For a more detailed introduction to annotations, see Annotating Axes.
The uses of the basic text() command above place text at an arbitrary position on the Axes. A common use case of text is to annotate some feature of the plot, and the annotate() method provides helper functionality to make annotations easy. In an annotation, there are two points to consider: the location being annotated represented by the argument xy and the location of the text xytext. Both of these arguments are (x,y) tuples.
import numpy as np
import matplotlib.pyplot as plt
fig = plt.figure()
ax = fig.add_subplot(111)
t = np.arange(0.0, 5.0, 0.01)
s = np.cos(2*np.pi*t)
line, = ax.plot(t, s, lw=2)
ax.annotate('local max', xy=(2, 1), xytext=(3, 1.5),
arrowprops=dict(facecolor='black', shrink=0.05),
)
ax.set_ylim(-2,2)
plt.show()
(Source code, png, hires.png, pdf)
In this example, both the xy (arrow tip) and xytext locations (text location) are in data coordinates. There are a variety of other coordinate systems one can choose – you can specify the coordinate system of xy and xytext with one of the following strings for xycoords and textcoords (default is ‘data’)

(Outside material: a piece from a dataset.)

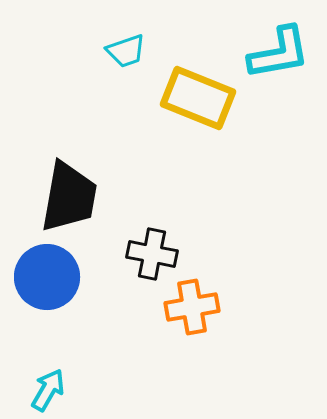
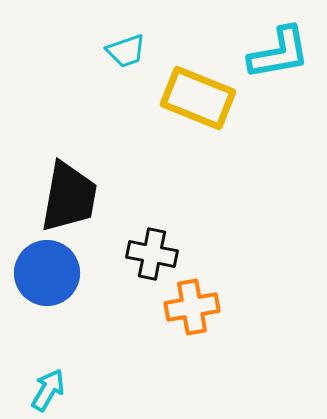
blue circle: moved 4 px up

argument | coordinate system |
---|---|
‘figure points’ | points from the lower left corner of the figure |
‘figure pixels’ | pixels from the lower left corner of the figure |
‘figure fraction’ | 0,0 is lower left of figure and 1,1 is upper right |
‘axes points’ | points from lower left corner of axes |
‘axes pixels’ | pixels from lower left corner of axes |
‘axes fraction’ | 0,0 is lower left of axes and 1,1 is upper right |
‘data’ | use the axes data coordinate system |
For example to place the text coordinates in fractional axes coordinates, one could do:
ax.annotate('local max', xy=(3, 1), xycoords='data',
xytext=(0.8, 0.95), textcoords='axes fraction',
arrowprops=dict(facecolor='black', shrink=0.05),
horizontalalignment='right', verticalalignment='top',
)
For physical coordinate systems (points or pixels) the origin is the (bottom, left) of the figure or axes. If the value is negative, however, the origin is from the (right, top) of the figure or axes, analogous to negative indexing of sequences.

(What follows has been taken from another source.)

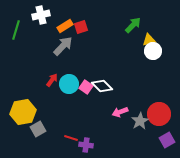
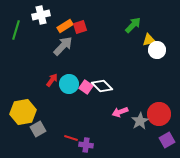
red square: moved 1 px left
white circle: moved 4 px right, 1 px up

Optionally, you can specify arrow properties which draws an arrow from the text to the annotated point by giving a dictionary of arrow properties in the optional keyword argument arrowprops.

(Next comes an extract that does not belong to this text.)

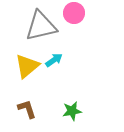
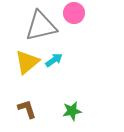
yellow triangle: moved 4 px up
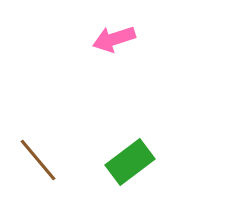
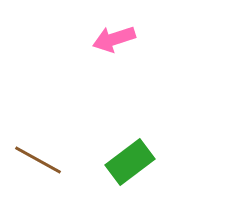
brown line: rotated 21 degrees counterclockwise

arrowprops key | description |
---|---|
width | the width of the arrow in points |
frac | the fraction of the arrow length occupied by the head |
headwidth | the width of the base of the arrow head in points |
shrink | move the tip and base some percent away from the annotated point and text |
**kwargs | any key for matplotlib.patches.Polygon, e.g., facecolor |
In the example below, the xy point is in native coordinates (xycoords defaults to ‘data’). For a polar axes, this is in (theta, radius) space. The text in this example is placed in the fractional figure coordinate system. matplotlib.text.Text keyword args like horizontalalignment, verticalalignment and fontsize are passed from the `~matplotlib.Axes.annotate` to the ``Text instance
import numpy as np
import matplotlib.pyplot as plt
fig = plt.figure()
ax = fig.add_subplot(111, polar=True)
r = np.arange(0,1,0.001)
theta = 2*2*np.pi*r
line, = ax.plot(theta, r, color='#ee8d18', lw=3)
ind = 800
thisr, thistheta = r[ind], theta[ind]
ax.plot([thistheta], [thisr], 'o')
ax.annotate('a polar annotation',
xy=(thistheta, thisr), # theta, radius
xytext=(0.05, 0.05), # fraction, fraction
textcoords='figure fraction',
arrowprops=dict(facecolor='black', shrink=0.05),
horizontalalignment='left',
verticalalignment='bottom',
)
plt.show()
(Source code, png, hires.png, pdf)
For more on all the wild and wonderful things you can do with annotations, including fancy arrows, see Annotating Axes and pylab_examples example code: annotation_demo.py.